As with all policies, these are subject to change over time.
Things to do products used for advertisements are also subject to Google Ads Policy.
- Things to do products can include tours, activities, and tickets to other local attractions that might appeal to travelers.
- Partner-provided data in the product should match what’s available on the landing page.
- Each product should have one listing.
- Products must feature the experience shown in the title and photos. For example, a product with the Eiffel Tower in its title and images of the Eiffel Tower should offer users an Eiffel Tower experience.
- Avoid near-duplicate products as those could be shown side-by-side and reduce the variety of your items on the page.
- Titles should lead with concise information about the product itself.
- Images should be consistent with the attraction or activity and shouldn’t include promotional text, watermarks, or logos.
- The minimum size of the images should be at least 300 x 300 px.
- Partners must be authorized to use the image submitted in the context in which it appears.
- When images are submitted, each product should have its own unique image. For example, a one-hour group tour of the Eiffel Tower should have a different photo or image than a two-hour tour.
Referral Experience Policies
- The partner must provide a landing page that goes directly to the product details of the specific experience. A listview with product details is also acceptable if the below criteria are met.
- The product the user clicked on Google should be easy to identify when the user lands on a partner’s site. As such, it must be prominently displayed on the landing page.
- The price of the product should be easy to see and match the price provided to Google in the partner’s inventory feed. If a landing page has multiple prices, the price from the advertised product must be the most prominent.
- A user should land on a page where it’s straightforward to navigate to book the selected product. Google requires that partners maintain a consistent presentation of the product and pricing the user selected, and a clear path to booking the product found on Google.
- We realize partner sites are designed differently. To help, here are examples of what’s likely to be considered prominent placement:
- The product is larger than other products and in the highest position on the page.
- The product is highlighted on the page, either in size or differentiating colors.
- The product is pinned to the right or left side of the page, distinct from other products on the page.
- Avoid layouts that hide key elements of the landing page. For example, a pop-up or download banner shouldn’t cover or distract from essential information for customers.
Examples of acceptable landing page designs:
Example of a landing page design that violates policy:
Pricing and Currency
- The price should be easy to see and match your product data.
- Partners are responsible for complying with local laws in their target countries. If your target country requires taxes or other fees included in the product price, show the total price on the landing page and submit the same price in your product data.
- Partners can send Google prices in any currency.
- If the partner doesn’t offer the currency of the user’s home currency, Google will convert the currency shown to the user into the appropriate home currency.
- Advertised inventory must adhere to Google’s dangerous products or services guidelines. For example, activities involving explosives, guns, weapons, recreational drugs, and tobacco aren’t permitted.
- Transit-specific businesses (such as airport pickups, car services, and rental cars) aren’t permitted. Tours that include transport can be offered, such as a bus tour or boat tour.
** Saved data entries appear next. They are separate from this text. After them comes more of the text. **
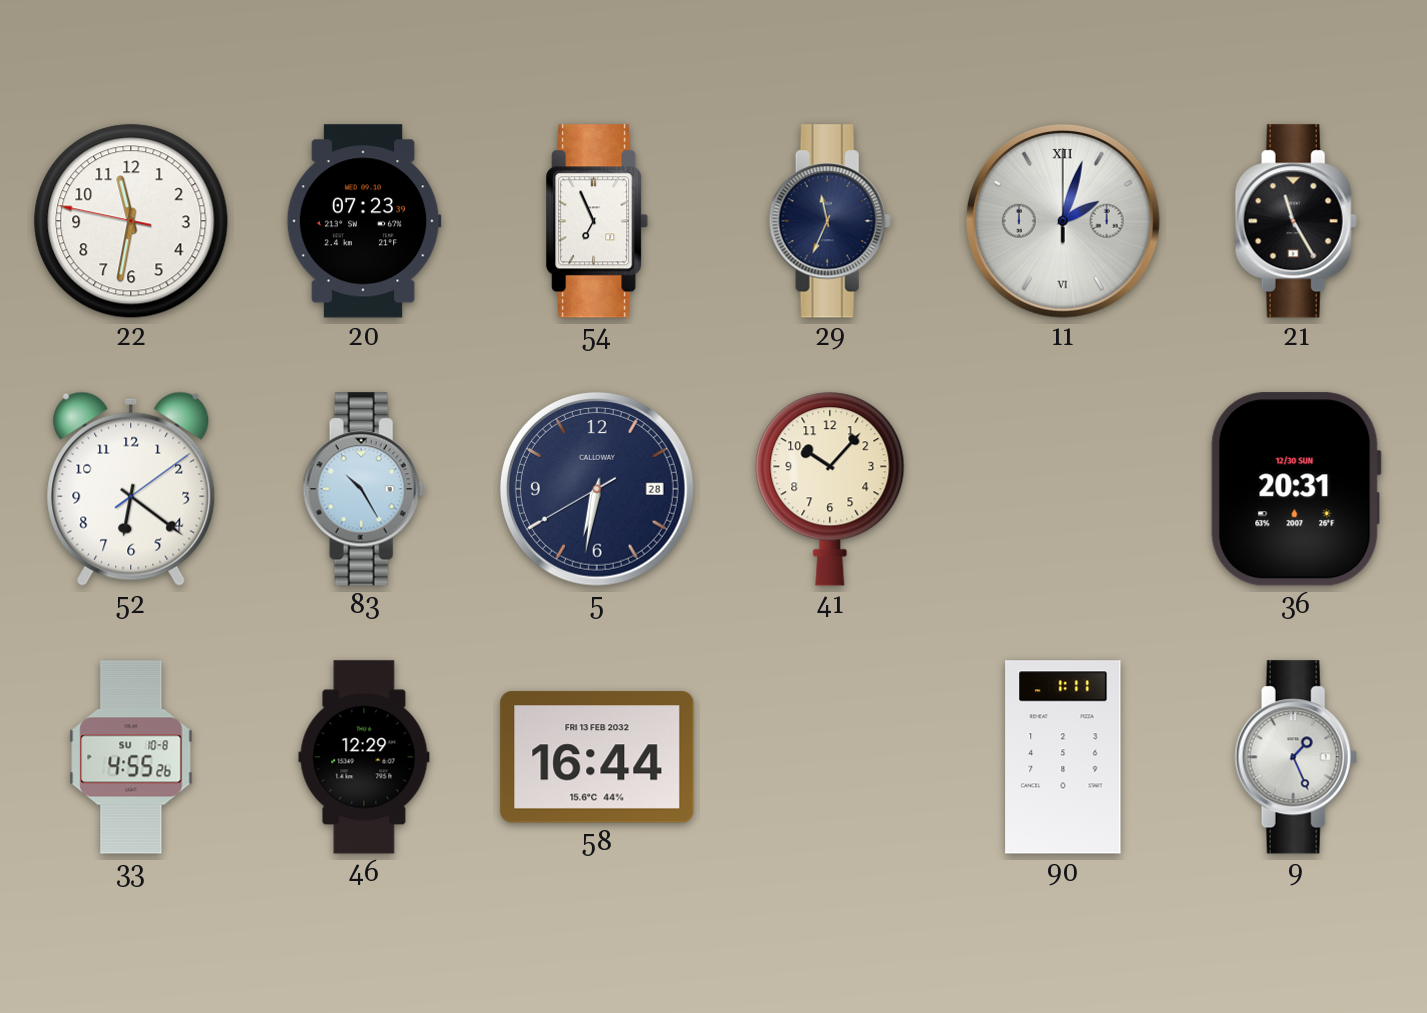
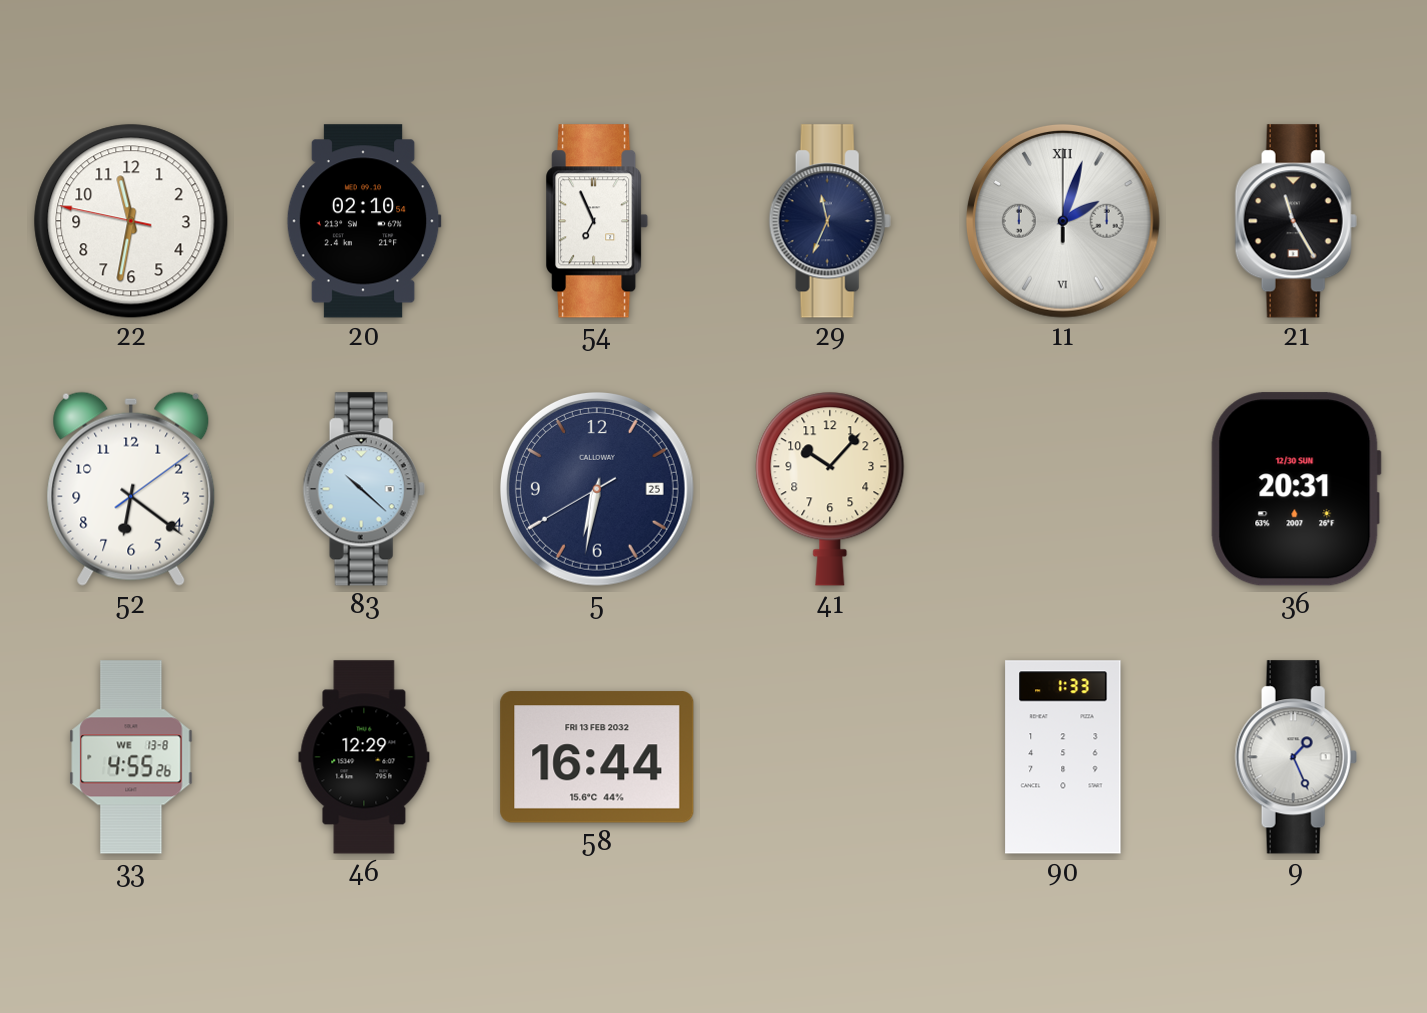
20: 07:23 -> 02:10
83: 10:25 -> 10:22
5 date: 28 -> 25
33 date: SU 10-8 -> WE 13-8
90: 1:11 -> 1:33
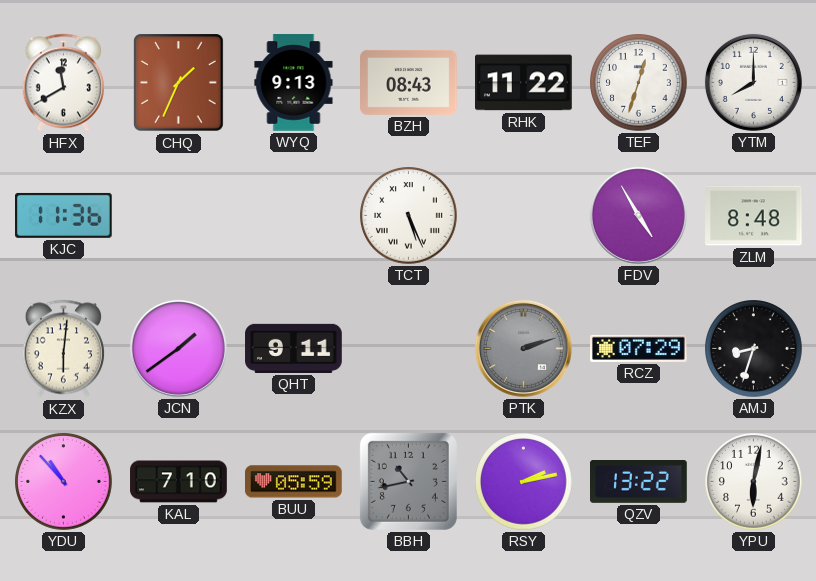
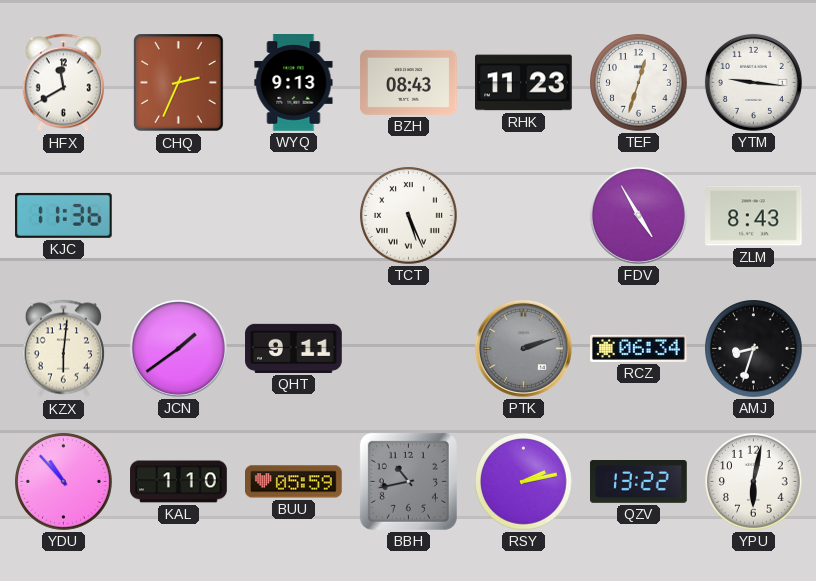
CHQ: 1:34 -> 2:34
RHK: 11:22 -> 11:23
YTM: 8:00 -> 9:16
ZLM: 8:48 -> 8:43
RCZ: 07:29 -> 06:34
KAL: 7:10 -> 1:10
- Virtual experiences aren’t supported at this time. Inventory must take place in a physical location.
- Overnight hotel stays and multi-day cruises aren’t eligible. This includes local vacation or “staycation” packages. Day uses of hotel facilities, such as for a spa visit, are permitted. Also permitted are overnight activities where the lodgings aren't the focus (e.g., a multi-day wine tour).
- Restaurant coupons for individual meals aren’t permitted. Tours based on local cuisine or food-related events are permitted, including neighborhood tours with stops at multiple shops and restaurants. Meals are permitted as part of a performance or other experience.